Feed your silkie chickens layer crumbles. Often the pellets are too large for silkies to eat. You can feed them a mash made of bran, grated apple and carrot mixed with meat meal and a little vegetable oil once or twice a week. Toss out table scraps such as vegetables and bread for your chickens.
Provide your silkie chickens with grit in their coop if they are rarely free-range. You can collect small, angular stones for the grit, or you can purchase grit feed from a feed store.
Provide a secure, predator-proof coop for your silkie bantams with at least 3 sq. ft. per chicken. Include a roosting house with roosts no higher than 3ft. from the ground.
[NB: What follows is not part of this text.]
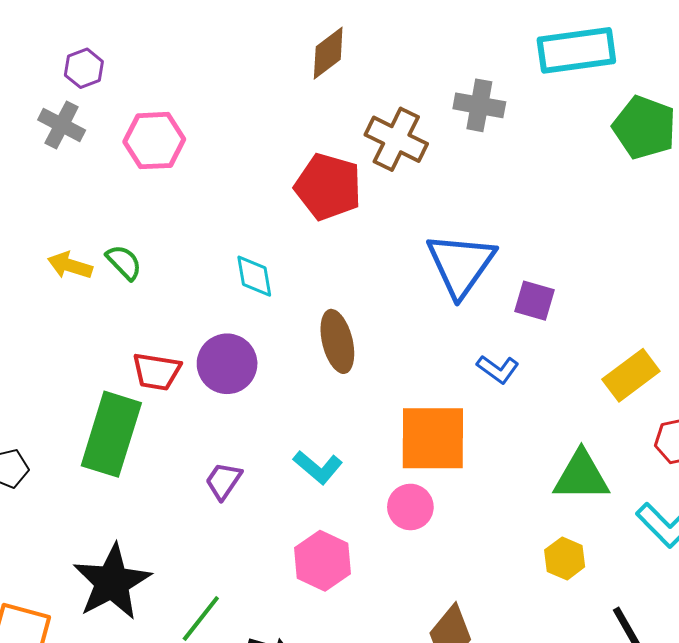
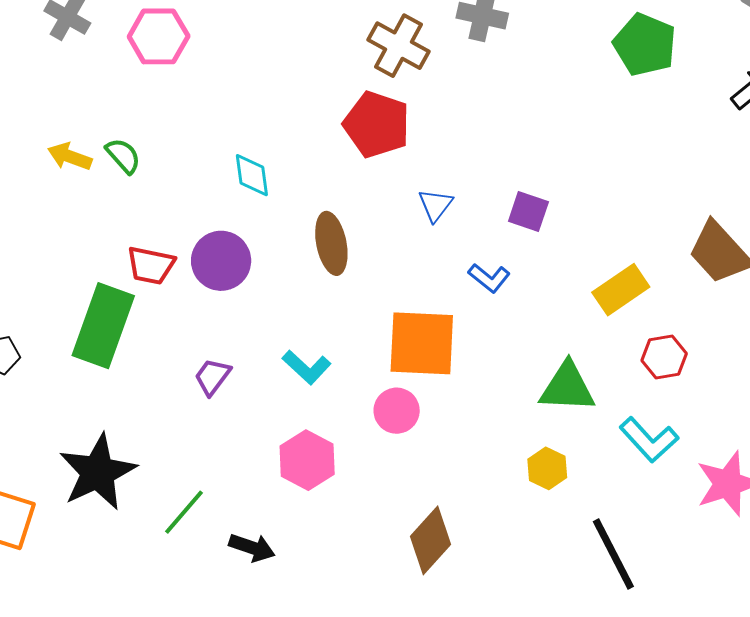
red pentagon: (328, 187) -> (377, 124), moved
blue triangle: (461, 265) -> (435, 205), moved, size x0.5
Clean your silkie's coop at least once a month, using fresh pine shavings on the floor. Sprinkle diatomaceous earth everywhere, except around food and water, to control fleas, lice and mites.
Check your silkie chickens every week for mites and lice. If you notice pests on your chickens, use an avian pest-control spray on the chickens. Spray again in a week. According to Deb Steinburg of Fawkes' Feather Silkies, "the best prevention for mites is to keep your birds in a clean environment and check them frequently."
Provide fresh water for your silkie chickens, and scrub out the water pan every week. Keeping their water supply fresh and readily available is one of the most important aspects of chicken care, because chickens can easily get dehydrated .
During the winter season, consider putting plastic up around the coop to keep your silkie chickens warm. Put a warming light bulb over the water to keep it from freezing. Keep your coop well ventilated and the water supply full during the summer months to prevent dehydration.
Take your silkie chicken to a veterinarian if you notice signs of illness, such as abnormal stool, sneezing, depression or loss of appetite. Keep an eye on your flock for aggressive behaviour, and separate the chickens who are not getting along. Chickens in a flock can harm one another when they are experiencing dominance issues.